Мы спорили о Фортейне и его необыкновенной популярности среди людей, с которыми у него не могло быть ничего общего. Фортейна часто называли relnicht, «неприкрытым педиком». Осторожность была, конечно, не в его стиле. Но мужчины, не скрывающие своей гомосексуальной ориентации, да еще и кричащие о ней на каждом углу, как правило, не становятся успешными популистами правого толка. Люди, ждущие политического мессию, обычно ищут его в других местах. И все же они видели в Фортейне своего ангелоподобного спасителя. Пам считает, что это произошло,

несмотря на откровенный гомосексуализм Фортейна. Главной проблемой, с его точки зрения, был страх перед мусульманскими иммигрантами. Голландцы, сказал он, не расисты. Но несколько голландских правительств подряд слишком терпимо относились к нетерпимости. Им не следовало допускать превращения «тарелочных кварталов» в рассадники религиозного фанатизма. Улицы, на которых он когда-то играл, стали «похожи на Южный Бронкс».

Я бывал в Овертоомсе-Вельд, и уж, конечно, никакой это не Южный Бронкс. Проблемы иммиграции, безусловно, способствовали популярности Фортейна. Но думаю, что его причудливый стиль и имидж relnicht

, возможно, придали ему особую ауру. Он был человеком-загадкой, пришедшим ниоткуда – почему бы и не с небес? – чтобы спасти своих соотечественников. Во многих традиционных обществах в Азии, но также и на юге Европы транссексуалы и трансвеститы играют важную роль во время священных церемоний. Они другие, и поэтому подвергаются дискриминации. Большинство из них зарабатывает на жизнь проституцией. Но они вызывают и своего рода мистический страх. Ибо, как ангелы, они выше мирской жизни обычных мужчин и женщин.

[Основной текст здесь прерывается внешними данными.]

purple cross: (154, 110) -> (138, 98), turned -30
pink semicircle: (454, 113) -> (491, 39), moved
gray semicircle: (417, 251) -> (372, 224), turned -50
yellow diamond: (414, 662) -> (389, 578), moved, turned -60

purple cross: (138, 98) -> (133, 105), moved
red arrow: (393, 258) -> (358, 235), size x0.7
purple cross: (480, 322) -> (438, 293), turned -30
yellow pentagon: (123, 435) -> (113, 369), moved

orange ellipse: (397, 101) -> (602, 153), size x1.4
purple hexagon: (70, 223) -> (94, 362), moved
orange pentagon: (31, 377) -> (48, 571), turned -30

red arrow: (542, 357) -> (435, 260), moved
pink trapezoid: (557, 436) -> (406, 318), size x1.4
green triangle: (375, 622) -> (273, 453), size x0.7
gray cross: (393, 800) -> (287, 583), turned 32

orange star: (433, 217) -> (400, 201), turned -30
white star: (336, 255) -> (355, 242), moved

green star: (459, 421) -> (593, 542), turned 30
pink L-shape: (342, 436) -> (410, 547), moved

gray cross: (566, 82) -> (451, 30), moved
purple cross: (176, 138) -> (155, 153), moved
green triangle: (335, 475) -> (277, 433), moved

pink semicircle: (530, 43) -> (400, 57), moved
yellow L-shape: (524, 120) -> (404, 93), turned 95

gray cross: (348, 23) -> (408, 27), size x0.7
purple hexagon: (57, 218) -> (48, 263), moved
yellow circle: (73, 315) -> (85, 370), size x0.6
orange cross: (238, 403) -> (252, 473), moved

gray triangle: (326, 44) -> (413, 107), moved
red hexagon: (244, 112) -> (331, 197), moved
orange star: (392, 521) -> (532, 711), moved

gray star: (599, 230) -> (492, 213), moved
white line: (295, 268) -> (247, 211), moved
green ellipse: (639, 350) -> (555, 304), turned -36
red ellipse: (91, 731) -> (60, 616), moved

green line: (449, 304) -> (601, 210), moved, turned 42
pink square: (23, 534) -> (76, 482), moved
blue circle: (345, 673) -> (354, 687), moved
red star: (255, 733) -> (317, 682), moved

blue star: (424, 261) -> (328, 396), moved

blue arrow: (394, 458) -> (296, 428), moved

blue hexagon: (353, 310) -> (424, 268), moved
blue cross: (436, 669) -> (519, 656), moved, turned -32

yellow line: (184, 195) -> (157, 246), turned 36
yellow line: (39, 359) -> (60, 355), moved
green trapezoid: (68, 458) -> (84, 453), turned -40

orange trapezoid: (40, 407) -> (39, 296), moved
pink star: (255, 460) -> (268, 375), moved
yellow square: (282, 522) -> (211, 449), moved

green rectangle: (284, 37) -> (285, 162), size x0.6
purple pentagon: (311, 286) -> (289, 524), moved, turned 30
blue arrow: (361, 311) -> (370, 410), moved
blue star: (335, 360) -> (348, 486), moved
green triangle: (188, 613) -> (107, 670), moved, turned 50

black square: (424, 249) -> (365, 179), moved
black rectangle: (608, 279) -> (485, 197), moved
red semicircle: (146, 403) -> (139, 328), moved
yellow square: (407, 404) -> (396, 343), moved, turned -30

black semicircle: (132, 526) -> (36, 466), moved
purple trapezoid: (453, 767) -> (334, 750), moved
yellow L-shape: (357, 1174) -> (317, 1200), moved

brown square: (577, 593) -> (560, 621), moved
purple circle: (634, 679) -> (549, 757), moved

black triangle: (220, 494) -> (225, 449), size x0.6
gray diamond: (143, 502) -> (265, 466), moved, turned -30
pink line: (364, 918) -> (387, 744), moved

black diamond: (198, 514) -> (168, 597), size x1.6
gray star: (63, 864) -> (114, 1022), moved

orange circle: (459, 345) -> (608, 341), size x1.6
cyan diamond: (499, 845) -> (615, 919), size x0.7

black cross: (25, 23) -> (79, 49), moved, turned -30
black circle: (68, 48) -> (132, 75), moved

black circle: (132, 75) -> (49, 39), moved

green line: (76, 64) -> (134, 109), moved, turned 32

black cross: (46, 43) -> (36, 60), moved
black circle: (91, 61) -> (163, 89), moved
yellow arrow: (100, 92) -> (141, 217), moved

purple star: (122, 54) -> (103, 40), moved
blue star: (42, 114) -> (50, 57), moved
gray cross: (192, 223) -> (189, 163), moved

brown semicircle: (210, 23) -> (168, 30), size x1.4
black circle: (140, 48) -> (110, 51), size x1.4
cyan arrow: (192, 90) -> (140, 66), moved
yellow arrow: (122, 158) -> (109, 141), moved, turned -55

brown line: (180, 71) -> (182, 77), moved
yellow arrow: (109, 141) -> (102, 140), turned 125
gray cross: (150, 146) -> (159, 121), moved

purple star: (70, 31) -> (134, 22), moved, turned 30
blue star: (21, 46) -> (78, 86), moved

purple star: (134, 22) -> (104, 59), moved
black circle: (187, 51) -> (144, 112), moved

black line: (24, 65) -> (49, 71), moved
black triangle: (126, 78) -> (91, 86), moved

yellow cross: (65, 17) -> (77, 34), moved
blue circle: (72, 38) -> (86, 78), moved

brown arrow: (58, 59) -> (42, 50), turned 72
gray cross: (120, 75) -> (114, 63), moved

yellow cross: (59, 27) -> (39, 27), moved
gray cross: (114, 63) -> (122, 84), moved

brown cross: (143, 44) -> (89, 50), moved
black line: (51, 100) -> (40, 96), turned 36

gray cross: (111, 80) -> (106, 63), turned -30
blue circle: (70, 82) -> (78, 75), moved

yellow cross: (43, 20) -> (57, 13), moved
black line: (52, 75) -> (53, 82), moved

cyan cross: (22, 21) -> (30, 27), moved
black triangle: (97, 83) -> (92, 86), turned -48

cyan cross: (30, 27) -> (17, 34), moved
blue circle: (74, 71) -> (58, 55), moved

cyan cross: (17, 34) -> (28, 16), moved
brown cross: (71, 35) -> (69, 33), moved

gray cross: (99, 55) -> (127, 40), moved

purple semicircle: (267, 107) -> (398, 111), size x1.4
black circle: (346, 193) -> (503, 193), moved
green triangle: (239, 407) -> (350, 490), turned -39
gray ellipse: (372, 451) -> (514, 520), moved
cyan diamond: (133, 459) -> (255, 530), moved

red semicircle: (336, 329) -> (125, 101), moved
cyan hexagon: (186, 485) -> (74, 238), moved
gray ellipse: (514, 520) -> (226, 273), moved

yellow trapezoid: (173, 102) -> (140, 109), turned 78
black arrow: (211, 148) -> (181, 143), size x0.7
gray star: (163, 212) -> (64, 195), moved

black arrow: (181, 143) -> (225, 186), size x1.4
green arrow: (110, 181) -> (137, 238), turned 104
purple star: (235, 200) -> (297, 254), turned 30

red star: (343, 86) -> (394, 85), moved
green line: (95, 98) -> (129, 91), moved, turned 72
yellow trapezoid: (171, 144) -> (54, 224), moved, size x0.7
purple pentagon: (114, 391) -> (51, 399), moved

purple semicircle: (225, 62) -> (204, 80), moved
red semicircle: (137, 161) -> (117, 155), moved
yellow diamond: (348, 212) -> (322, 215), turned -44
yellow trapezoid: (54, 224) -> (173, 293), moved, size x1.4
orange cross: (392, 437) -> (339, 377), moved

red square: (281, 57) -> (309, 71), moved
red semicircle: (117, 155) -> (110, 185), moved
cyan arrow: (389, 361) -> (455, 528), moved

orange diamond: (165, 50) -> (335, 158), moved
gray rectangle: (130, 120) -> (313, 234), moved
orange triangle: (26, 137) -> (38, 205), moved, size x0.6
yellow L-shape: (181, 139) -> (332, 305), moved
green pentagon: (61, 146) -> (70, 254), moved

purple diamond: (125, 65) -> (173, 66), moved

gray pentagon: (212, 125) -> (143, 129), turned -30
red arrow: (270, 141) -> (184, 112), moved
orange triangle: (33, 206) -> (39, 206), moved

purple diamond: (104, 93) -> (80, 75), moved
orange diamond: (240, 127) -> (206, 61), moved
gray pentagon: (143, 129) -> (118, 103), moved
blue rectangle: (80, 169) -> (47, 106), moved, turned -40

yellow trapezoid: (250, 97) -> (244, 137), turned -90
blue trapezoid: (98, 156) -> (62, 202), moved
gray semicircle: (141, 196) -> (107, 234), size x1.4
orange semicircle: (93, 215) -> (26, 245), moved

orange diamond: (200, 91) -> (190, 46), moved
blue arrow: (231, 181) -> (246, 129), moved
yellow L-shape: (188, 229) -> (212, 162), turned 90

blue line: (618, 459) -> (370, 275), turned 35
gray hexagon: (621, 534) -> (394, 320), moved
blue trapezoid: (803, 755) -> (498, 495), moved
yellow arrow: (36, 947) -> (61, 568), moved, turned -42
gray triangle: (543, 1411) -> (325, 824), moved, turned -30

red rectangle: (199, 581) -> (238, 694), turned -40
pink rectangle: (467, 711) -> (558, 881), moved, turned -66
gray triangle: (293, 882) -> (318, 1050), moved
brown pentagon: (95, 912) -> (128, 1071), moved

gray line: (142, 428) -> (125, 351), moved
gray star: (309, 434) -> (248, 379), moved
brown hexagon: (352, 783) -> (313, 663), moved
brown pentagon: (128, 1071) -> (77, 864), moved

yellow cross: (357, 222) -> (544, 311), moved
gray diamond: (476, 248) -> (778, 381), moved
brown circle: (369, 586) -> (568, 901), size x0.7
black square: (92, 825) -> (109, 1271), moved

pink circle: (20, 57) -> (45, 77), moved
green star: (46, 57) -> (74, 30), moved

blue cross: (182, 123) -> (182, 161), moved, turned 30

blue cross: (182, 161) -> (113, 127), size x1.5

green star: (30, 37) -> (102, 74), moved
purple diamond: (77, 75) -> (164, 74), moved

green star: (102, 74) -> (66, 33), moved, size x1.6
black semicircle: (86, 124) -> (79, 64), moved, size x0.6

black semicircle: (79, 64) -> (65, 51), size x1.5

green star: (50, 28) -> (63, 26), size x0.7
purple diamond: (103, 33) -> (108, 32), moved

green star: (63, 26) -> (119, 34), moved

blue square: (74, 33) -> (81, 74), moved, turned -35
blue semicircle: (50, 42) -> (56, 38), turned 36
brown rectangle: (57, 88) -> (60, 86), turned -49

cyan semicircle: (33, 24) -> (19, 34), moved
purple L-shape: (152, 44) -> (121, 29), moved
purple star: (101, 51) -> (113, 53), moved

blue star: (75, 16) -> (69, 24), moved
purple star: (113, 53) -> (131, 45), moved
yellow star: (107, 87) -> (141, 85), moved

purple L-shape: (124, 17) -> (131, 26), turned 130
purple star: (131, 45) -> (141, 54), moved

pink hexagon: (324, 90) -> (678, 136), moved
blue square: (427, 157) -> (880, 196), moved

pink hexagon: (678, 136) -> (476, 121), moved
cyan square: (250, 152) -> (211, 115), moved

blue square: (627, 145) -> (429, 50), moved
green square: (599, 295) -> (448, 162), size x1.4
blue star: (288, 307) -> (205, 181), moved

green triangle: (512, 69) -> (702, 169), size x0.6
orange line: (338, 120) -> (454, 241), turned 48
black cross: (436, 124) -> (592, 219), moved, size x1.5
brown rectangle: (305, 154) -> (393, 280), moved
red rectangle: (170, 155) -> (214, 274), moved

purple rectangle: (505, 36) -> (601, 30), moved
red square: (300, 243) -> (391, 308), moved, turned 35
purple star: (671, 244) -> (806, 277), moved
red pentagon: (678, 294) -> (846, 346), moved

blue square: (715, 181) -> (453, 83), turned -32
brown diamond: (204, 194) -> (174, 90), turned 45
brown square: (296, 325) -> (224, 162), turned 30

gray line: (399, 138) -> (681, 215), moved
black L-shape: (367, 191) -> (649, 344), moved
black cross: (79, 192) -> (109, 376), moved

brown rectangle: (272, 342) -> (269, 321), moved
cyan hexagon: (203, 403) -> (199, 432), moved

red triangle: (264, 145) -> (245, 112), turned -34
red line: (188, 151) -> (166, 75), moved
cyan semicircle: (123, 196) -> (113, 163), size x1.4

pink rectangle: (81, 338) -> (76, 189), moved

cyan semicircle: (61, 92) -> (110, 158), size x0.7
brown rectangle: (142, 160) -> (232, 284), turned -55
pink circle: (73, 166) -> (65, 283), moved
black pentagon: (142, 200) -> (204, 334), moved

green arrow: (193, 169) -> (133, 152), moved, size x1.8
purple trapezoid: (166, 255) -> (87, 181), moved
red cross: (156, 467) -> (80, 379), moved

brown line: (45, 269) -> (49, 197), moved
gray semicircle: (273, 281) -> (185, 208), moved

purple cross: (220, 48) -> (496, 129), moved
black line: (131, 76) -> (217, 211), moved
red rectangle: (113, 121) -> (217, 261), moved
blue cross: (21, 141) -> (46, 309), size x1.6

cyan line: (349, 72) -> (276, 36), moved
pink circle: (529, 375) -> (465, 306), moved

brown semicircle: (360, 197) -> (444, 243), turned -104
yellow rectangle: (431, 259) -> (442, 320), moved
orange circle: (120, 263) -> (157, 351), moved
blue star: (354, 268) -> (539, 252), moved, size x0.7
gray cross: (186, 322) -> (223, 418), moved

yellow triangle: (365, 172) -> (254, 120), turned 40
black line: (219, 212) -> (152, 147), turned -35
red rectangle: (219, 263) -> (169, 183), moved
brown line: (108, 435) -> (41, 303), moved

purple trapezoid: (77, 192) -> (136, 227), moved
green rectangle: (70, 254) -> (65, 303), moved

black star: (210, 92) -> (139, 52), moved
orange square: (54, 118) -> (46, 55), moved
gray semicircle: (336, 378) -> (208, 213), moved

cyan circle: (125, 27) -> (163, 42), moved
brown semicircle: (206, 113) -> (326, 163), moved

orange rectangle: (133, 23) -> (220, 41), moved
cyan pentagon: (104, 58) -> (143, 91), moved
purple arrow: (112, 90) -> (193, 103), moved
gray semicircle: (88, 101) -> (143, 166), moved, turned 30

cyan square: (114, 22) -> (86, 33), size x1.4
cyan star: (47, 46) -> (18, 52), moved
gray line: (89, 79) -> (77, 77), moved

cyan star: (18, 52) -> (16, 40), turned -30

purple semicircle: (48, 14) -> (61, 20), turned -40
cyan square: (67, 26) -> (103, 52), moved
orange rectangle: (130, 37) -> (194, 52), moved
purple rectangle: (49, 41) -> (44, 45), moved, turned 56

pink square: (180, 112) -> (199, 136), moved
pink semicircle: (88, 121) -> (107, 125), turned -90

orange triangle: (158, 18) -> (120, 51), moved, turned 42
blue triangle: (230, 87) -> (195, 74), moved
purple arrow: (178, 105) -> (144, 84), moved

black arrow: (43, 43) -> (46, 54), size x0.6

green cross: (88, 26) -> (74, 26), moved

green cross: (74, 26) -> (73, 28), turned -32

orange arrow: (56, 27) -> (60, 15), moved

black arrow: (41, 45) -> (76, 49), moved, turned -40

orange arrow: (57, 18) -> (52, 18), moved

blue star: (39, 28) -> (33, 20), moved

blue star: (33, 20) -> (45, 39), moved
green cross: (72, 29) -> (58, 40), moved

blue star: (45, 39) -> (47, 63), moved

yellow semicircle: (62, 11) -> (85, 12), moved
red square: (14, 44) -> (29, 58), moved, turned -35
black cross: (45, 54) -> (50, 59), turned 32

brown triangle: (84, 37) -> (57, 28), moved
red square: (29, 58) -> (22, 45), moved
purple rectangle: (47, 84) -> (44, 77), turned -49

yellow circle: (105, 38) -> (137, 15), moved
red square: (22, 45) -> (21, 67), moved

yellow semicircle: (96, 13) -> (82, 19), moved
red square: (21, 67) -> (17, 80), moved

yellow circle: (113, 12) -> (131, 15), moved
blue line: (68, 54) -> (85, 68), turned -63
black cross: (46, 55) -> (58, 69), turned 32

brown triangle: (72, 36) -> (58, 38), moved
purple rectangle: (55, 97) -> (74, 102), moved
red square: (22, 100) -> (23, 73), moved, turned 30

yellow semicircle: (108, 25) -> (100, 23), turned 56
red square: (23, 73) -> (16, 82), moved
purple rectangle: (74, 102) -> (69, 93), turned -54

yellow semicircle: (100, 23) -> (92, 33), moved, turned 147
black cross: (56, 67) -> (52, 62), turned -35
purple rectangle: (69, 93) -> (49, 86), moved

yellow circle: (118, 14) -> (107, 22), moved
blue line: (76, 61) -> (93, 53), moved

Фортейн, человек, мечтавший стать Папой Римским, видел связь между сексом и религией. В апреле 1999 года он дал захватывающее интервью газете «Трау», которая ранее была официальным периодическим изданием кальвинистов и до сих пор проявляет большой интерес к духовным делам. Интервьюер попросил Фортейна высказать свое личное мнение о десяти заповедях. Дойдя до заповеди «не прелюбодействуй», Пим ударился в подробный рассказ о своих интимных приключениях в темных задних комнатах гей-баров Роттердама. Его излюбленные бары назывались Shaft («Стержень») и Mateloos («Безграничный» – слово, которое он любил употреблять применительно к себе).